HubertTang commented 10 months ago

Hi ZoeLct,

I have uploaded all the reference chromosomes into the folder of supplementary data (OneDrive, rep_chrom_comp.fna), please take a look. I labeled them as chromosomes.

Best, Xubo

ZoeLct commented 9 months ago

Thank you so much for your previous response. I have a question about training the model. I only see the requirements for inputting training set data and validation set data, but I don't see any requirements for inputting plasmid and chromosome labels. For example, train_pos_path = f"path/to/pos.fna" and train_pos_data_dir = f"path/to/pos". Should I put the label files in this directory for the training and testing sets? Is there a problem with my understanding? Looking forward to hearing from you.

HubertTang commented 9 months ago

Hi ZoeLct,

In this example training script, I demonstrated a binary classification task where "pos" represents positive samples and "neg" represents negative samples. Therefore, there is no need to configure additional files for labels. Simply place the positive sample (plasmid) sequences and negative sample (chromosome) sequences in the 'path/to/pos.fna' and 'path/to/neg.fna', respectively.

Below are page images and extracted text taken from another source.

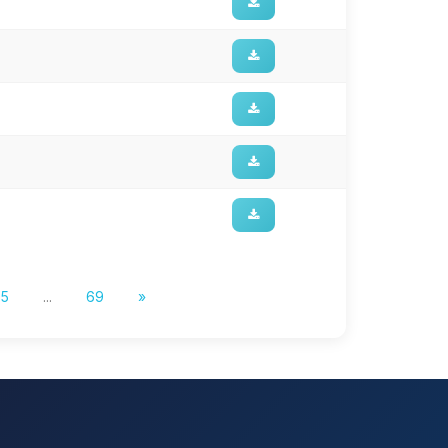
5
...
69
»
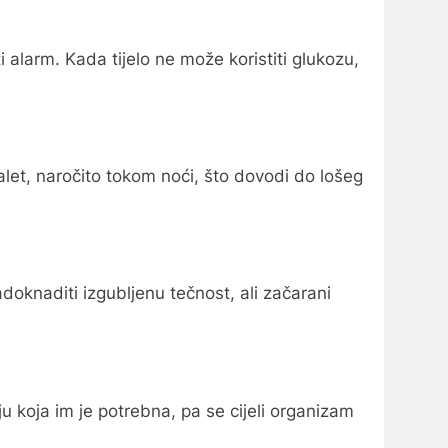
ti alarm. Kada tijelo ne može koristiti glukozu,
alet, naročito tokom noći, što dovodi do lošeg
doknaditi izgubljenu tečnost, ali začarani
u koja im je potrebna, pa se cijeli organizam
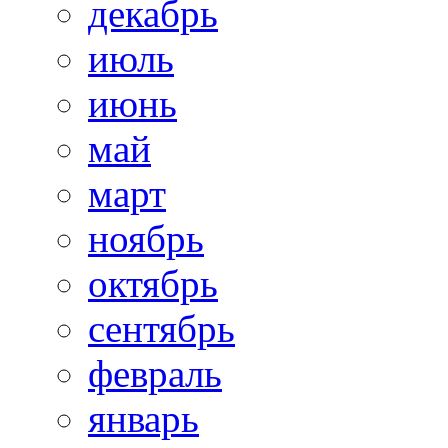
декабрь
июль
июнь
май
март
ноябрь
октябрь
сентябрь
февраль
январь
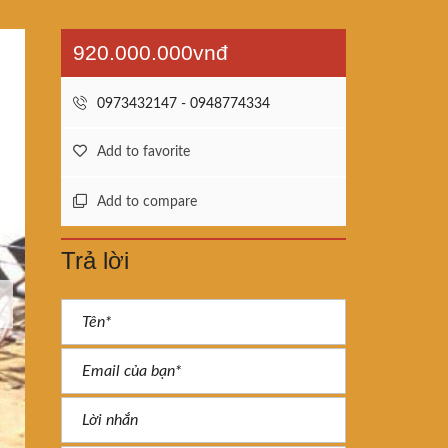
920.000.000vnđ
0973432147 - 0948774334
Add to favorite
Add to compare
Trả lời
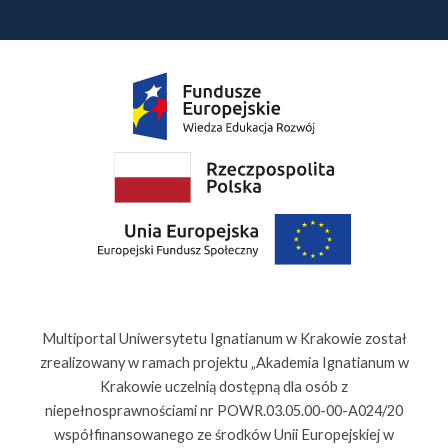
Multiportal Uniwersytetu Ignatianum w Krakowie został
zrealizowany w ramach projektu „Akademia Ignatianum w
Krakowie uczelnią dostępną dla osób z
niepełnosprawnościami nr POWR.03.05.00-00-A024/20
współfinansowanego ze środków Unii Europejskiej w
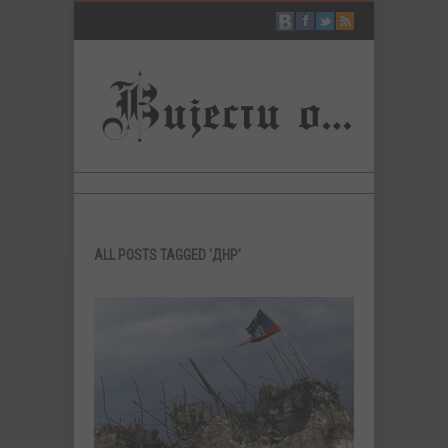
ALL POSTS TAGGED 'ДНР'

The train_pos_data_dir is the folder where the script generates the data, and you simply need to set its path in the script.

Best, Xubo

HubertTang commented 9 months ago

BTW, the reference chromosomes and plasmids that I have uploaded are complete. As mentioned in the paper, it is necessary to downsample the sequences to obtain shorter sequences for training data to achieve better model performance. You can refer to the sampling method described in the paper, we sample the sequences using sliding windows of 200, 400, 600, 800, 1000, 2000 and 4000 bp (the stride length is half of the window size). Alternatively, you can directly randomly sample from a normal distribution on the sequences.